Provided data:
-.-.-
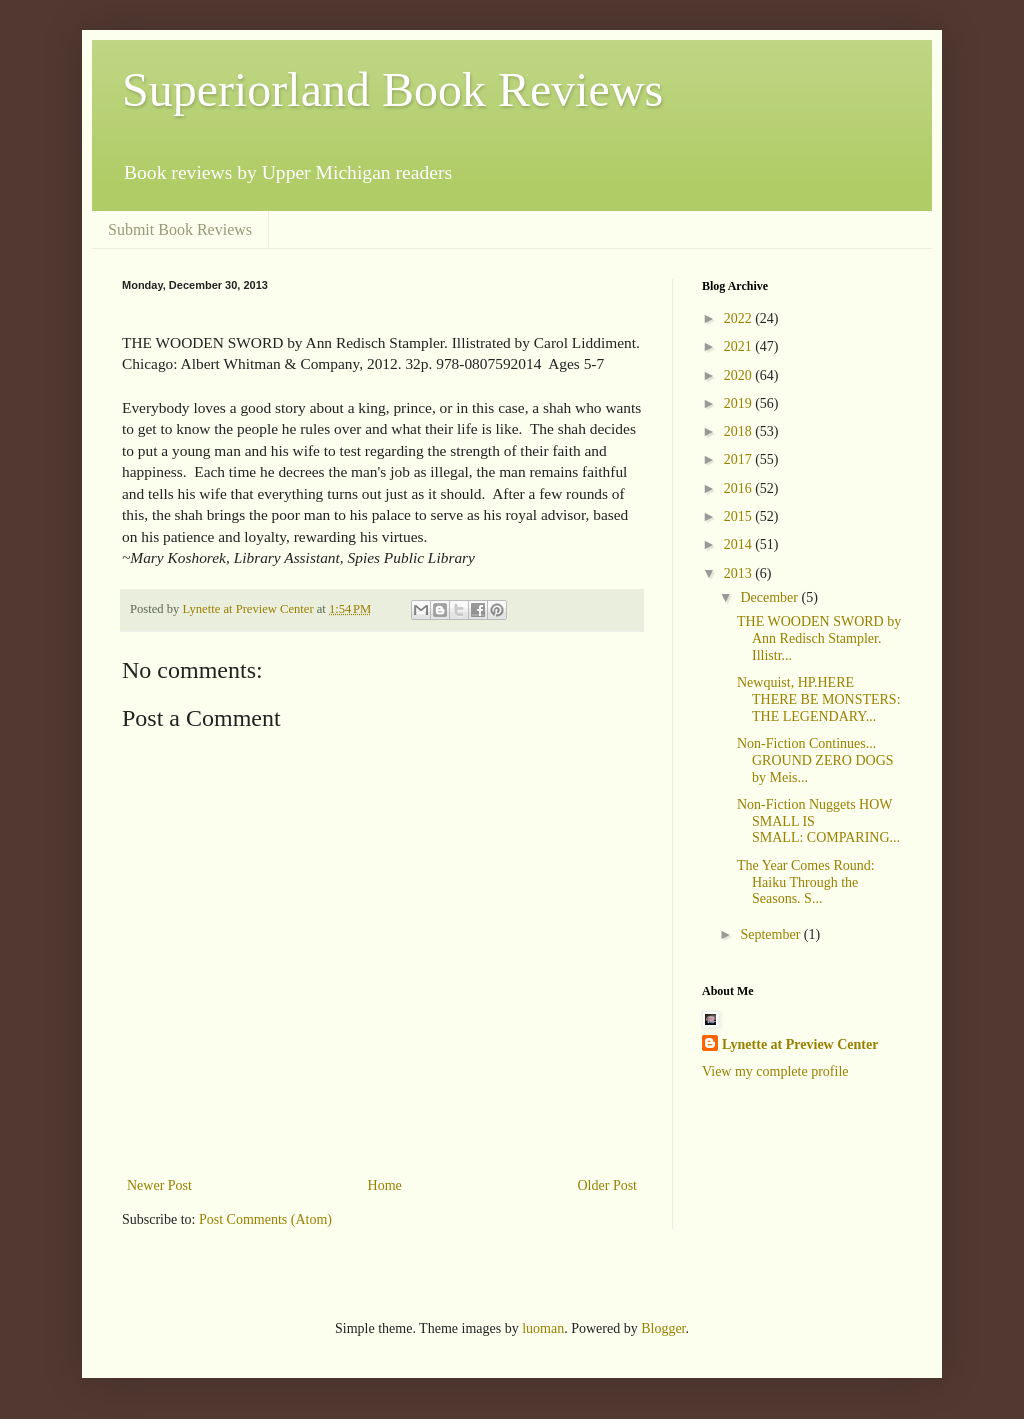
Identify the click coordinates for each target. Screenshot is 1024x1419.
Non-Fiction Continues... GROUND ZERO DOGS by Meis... (815, 760)
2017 (740, 459)
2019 (740, 403)
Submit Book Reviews (180, 229)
-.-.-
Copy out all the data exactly. The images should not appear in the copy.

Identify the click coordinates for each target. Screenshot is 1024x1419.
Non-Fiction Continues... GROUND ZERO DOGS by Meis... (815, 760)
2017 (740, 459)
2019 (740, 403)
Submit Book Reviews (180, 229)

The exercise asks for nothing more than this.